Corinthians, afinado, joga pelo tetra

O funk de Carlos Alberto com a cumbia de Tevez, mais o pagode e o gospel dos demais companheiros nunca se misturaram e não tinha nada para dar certo. Neste domingo, o grupo do Corinthians joga por música, tem grande entrosamento e quer brindar e retribuir o carinho da torcida com a conquista do tetracampeonato brasileiro. Para isso, o time do maestro Antônio Lopes necessita, apenas, de um empate com o Goiás, às 16 horas, no Serra Dourada.Para não desafinar no duelo mais importante do ano, o esquema já está armado. Será uma postura defensiva sem a bola e velocidade nos contragolpes. "Possuimos uma vantagem e temos de saber administrá-la. Não vamos sair para cima do Goiás que nem loucos, mas também não ficaremos apenas nos defendendo", divulga o volante Marcelo Mattos, que atuará como zagueiro de sobra, sobre o esquema definido por Antônio Lopes, perito em armar sistemas defensivos. "Este é jogo de irmos à exaustão, dar tudo que podemos em campo", profetiza Lopes, descartando show em campo. "No futebol, o importante é ganhar, não dar espetáculo.
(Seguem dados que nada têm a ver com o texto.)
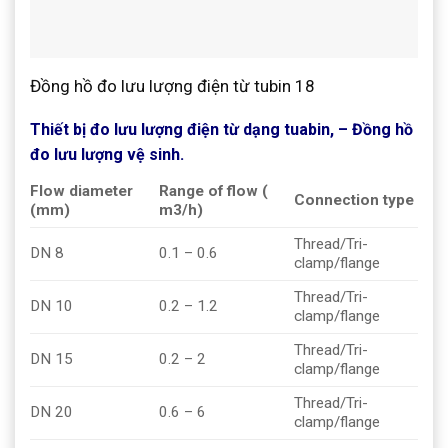
Đồng hồ đo lưu lượng điện từ tubin 18
Thiết bị đo lưu lượng điện từ dạng tuabin, – Đồng hồ
đo lưu lượng vệ sinh.
Flow diameter
Range of flow (
Connection type
(mm)
m3/h)
Thread/Tri-
DN 8
0.1 – 0.6
clamp/flange
Thread/Tri-
DN 10
0.2 – 1.2
clamp/flange
Thread/Tri-
DN 15
0.2 – 2
clamp/flange
Thread/Tri-
DN 20
0.6 – 6
clamp/flange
Do que adiantou a fabulosa seleção de 1982 dar show e cair nas quartas de final da Copa?", indagou. "Temos de jogar com o regulamento debaixo do braço", pondera o atacante Nilmar, disposto a atuar até na defesa.Com três pontos de vantagem sobre o Internacional e 5 gols de saldo a mais, os corintianos podem sagrar-se campeões até com derrota, palavra proibida no Parque São Jorge.Todos acreditam, no mínimo, em um empate para, enfim, cantarem juntos a conquista do título. O hino do clube, garantem, está bem ensaiado.